[Saved entries]
______________________________

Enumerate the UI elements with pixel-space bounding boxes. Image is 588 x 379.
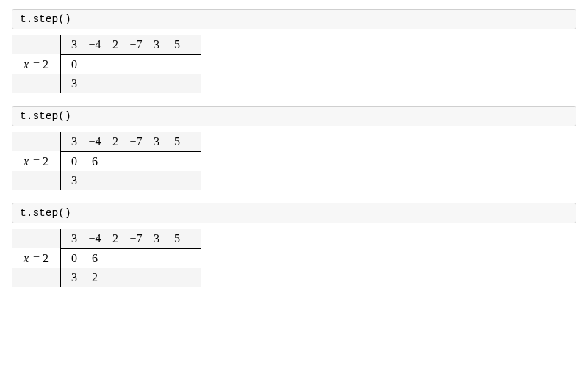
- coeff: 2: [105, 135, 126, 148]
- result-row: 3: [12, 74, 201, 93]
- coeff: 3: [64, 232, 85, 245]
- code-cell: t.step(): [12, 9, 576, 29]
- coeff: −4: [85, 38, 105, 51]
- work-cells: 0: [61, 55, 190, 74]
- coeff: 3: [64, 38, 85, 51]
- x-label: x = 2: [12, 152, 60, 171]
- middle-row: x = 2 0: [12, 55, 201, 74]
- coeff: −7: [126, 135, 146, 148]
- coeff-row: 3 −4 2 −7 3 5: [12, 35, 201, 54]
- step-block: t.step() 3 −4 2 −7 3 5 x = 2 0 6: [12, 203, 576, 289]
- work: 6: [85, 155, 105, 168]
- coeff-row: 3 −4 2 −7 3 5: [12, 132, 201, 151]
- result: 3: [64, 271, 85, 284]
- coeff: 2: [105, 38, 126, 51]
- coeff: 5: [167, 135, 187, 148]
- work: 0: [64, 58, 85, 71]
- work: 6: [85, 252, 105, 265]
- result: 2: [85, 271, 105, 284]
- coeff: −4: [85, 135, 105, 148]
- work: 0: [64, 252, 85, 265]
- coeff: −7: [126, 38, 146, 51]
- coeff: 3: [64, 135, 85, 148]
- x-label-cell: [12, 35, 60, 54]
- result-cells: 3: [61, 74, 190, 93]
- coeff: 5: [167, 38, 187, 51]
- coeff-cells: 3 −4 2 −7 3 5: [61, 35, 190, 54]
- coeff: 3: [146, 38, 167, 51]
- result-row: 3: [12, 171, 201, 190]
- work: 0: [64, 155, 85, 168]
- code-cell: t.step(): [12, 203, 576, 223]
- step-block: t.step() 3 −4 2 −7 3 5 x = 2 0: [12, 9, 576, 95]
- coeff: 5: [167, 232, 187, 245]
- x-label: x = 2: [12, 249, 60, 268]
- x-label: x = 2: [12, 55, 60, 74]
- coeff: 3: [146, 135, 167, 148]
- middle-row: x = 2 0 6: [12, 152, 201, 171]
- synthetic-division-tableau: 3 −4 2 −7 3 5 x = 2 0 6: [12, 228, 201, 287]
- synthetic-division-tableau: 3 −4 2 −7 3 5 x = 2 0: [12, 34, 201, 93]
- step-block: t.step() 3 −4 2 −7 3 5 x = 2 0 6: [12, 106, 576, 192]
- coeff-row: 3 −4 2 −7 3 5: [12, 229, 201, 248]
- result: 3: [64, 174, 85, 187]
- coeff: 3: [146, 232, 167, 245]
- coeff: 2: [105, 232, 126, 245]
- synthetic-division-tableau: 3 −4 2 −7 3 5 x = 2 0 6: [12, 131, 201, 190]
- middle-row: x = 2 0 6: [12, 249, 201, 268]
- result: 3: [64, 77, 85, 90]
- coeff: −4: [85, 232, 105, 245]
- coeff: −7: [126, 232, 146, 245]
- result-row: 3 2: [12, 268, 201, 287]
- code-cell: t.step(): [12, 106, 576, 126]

______________________________

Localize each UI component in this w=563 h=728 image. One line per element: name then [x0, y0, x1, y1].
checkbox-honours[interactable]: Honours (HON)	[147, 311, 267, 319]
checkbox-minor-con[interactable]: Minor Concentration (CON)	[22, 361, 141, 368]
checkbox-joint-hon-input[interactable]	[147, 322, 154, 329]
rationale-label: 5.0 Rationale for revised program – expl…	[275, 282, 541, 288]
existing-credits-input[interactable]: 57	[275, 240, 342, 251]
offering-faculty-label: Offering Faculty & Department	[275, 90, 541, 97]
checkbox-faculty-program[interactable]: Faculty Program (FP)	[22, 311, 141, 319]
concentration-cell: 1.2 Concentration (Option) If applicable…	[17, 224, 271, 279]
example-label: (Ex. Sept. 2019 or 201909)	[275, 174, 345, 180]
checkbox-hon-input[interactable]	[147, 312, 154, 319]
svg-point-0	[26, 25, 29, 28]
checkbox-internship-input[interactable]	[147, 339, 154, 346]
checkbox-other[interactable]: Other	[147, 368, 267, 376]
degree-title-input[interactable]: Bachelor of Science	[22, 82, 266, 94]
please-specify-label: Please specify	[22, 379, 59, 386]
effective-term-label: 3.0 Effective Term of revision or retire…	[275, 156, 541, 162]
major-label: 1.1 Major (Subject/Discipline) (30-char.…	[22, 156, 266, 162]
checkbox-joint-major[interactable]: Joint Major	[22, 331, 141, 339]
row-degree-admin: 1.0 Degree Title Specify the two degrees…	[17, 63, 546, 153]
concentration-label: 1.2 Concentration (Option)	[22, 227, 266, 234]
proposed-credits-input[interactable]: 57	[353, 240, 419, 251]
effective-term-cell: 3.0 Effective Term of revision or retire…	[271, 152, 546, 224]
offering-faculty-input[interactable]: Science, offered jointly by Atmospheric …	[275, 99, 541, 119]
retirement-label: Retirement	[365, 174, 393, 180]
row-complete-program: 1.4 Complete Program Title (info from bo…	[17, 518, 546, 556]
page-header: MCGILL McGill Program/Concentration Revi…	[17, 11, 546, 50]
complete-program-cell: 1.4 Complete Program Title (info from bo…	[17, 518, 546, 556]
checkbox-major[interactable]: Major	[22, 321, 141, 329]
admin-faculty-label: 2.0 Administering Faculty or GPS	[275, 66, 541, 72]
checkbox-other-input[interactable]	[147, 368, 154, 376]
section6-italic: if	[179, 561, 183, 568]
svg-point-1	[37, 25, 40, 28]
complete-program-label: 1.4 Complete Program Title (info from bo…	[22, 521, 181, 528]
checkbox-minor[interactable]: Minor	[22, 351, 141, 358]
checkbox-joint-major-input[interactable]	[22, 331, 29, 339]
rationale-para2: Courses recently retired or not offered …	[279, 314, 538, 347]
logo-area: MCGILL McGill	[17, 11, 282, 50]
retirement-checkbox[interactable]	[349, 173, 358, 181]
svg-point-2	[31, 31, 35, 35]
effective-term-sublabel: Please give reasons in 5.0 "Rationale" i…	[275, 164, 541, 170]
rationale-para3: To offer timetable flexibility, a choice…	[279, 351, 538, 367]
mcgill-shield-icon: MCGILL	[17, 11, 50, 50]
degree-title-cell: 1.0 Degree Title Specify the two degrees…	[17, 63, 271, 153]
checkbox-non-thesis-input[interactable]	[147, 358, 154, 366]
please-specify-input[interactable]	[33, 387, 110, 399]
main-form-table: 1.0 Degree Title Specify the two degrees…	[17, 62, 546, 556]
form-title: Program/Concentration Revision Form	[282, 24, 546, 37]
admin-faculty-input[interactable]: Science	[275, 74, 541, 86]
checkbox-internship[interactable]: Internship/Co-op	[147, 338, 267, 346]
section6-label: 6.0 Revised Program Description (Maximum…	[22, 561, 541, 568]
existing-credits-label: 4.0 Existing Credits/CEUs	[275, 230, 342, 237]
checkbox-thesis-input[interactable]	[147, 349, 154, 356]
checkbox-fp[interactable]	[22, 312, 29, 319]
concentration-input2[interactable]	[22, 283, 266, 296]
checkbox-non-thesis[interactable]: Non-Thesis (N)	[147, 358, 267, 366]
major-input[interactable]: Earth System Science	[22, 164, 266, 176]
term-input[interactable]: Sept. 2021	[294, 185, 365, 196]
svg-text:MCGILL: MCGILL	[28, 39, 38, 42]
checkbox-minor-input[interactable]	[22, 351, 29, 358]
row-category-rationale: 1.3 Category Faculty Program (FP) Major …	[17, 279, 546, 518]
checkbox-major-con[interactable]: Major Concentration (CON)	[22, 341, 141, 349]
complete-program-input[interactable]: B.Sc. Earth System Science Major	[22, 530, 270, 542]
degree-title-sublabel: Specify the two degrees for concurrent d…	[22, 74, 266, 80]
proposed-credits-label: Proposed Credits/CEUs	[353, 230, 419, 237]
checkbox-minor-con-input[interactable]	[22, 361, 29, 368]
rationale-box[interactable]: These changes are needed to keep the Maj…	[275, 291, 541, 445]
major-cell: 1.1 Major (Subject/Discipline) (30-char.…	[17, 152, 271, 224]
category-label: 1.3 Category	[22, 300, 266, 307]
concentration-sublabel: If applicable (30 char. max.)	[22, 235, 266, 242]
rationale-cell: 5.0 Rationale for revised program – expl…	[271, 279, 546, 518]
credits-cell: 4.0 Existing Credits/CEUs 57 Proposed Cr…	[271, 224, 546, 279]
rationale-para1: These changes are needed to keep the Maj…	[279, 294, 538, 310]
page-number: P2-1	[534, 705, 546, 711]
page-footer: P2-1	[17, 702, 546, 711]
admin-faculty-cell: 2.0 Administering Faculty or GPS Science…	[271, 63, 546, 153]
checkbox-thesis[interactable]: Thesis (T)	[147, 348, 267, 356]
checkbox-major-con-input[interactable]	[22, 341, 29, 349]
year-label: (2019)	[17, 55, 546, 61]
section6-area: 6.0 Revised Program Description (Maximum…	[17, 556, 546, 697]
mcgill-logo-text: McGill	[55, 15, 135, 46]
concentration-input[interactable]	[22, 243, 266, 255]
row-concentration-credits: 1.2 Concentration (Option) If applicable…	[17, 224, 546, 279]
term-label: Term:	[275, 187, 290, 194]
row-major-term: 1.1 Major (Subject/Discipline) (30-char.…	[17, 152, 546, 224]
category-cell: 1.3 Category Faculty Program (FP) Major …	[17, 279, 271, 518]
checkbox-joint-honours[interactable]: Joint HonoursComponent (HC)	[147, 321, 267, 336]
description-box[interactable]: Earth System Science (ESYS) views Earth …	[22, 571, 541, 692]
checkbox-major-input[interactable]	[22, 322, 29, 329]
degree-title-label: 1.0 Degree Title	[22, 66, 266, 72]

______________________________

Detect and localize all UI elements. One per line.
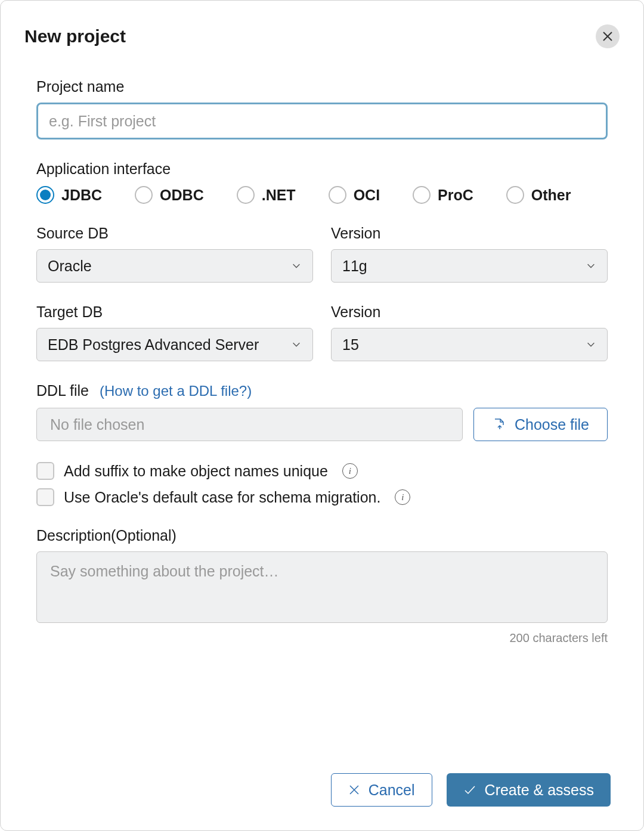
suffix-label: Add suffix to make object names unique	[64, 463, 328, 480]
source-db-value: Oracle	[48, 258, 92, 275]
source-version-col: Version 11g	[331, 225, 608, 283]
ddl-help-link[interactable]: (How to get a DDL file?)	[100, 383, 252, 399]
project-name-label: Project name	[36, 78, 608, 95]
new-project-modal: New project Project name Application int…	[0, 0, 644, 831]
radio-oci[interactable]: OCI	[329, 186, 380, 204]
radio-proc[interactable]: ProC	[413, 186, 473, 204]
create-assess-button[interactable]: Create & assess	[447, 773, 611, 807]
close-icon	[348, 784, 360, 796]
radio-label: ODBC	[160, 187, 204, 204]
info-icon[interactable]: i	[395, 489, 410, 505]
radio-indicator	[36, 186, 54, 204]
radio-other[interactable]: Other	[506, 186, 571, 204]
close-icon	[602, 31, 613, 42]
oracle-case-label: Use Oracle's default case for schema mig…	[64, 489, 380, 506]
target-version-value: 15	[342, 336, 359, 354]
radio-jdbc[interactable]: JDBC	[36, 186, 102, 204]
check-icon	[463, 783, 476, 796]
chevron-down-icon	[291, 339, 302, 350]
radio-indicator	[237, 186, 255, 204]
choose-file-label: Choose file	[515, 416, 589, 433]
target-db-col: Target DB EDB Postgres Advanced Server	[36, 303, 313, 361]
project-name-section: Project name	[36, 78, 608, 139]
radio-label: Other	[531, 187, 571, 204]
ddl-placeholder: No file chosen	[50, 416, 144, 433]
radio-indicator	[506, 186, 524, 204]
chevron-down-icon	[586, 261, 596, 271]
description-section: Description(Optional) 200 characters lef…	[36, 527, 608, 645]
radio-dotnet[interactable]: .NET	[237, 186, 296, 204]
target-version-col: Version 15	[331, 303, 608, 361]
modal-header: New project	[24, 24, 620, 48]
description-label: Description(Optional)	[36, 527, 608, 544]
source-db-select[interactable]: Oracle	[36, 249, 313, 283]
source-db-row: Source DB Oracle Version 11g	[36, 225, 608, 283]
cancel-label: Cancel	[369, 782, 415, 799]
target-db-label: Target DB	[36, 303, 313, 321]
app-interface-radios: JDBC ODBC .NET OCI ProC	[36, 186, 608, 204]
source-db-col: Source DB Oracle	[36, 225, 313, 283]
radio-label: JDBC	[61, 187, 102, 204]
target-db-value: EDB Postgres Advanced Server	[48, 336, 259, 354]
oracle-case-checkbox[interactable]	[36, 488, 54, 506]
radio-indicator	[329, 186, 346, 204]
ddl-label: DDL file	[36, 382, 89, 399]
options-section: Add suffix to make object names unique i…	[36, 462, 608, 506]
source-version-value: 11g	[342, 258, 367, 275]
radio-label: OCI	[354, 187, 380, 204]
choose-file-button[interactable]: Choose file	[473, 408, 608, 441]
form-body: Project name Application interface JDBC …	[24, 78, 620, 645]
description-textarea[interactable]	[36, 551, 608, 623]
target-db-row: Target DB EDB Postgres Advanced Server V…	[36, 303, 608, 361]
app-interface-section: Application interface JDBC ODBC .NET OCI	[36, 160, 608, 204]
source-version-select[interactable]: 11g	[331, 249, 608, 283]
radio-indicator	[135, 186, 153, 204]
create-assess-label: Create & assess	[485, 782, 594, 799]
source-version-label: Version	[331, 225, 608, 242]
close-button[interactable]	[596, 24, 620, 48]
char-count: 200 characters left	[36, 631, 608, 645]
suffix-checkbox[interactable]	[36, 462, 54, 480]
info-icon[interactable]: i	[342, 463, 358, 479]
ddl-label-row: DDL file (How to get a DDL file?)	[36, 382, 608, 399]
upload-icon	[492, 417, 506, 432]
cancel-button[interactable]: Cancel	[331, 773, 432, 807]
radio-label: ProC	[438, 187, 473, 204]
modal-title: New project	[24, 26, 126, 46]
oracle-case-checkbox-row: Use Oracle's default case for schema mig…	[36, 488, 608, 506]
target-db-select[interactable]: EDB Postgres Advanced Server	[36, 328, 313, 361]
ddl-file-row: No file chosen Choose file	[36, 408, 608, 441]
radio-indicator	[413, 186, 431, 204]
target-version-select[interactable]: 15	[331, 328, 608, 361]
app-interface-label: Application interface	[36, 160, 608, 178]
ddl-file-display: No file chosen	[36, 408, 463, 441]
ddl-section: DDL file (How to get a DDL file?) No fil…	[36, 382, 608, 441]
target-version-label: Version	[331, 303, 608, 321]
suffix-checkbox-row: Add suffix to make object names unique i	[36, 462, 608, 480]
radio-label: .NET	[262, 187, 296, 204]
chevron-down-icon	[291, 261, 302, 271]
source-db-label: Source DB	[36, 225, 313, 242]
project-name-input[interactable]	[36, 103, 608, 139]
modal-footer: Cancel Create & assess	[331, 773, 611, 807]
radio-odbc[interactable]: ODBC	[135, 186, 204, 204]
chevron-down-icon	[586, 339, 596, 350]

______________________________

### AIM OF THE EXERCISE
Across the data above, how many lines contain the string "middle"? Reply with the number and nothing else.

### SOLUTION FOR THIS EXERCISE
3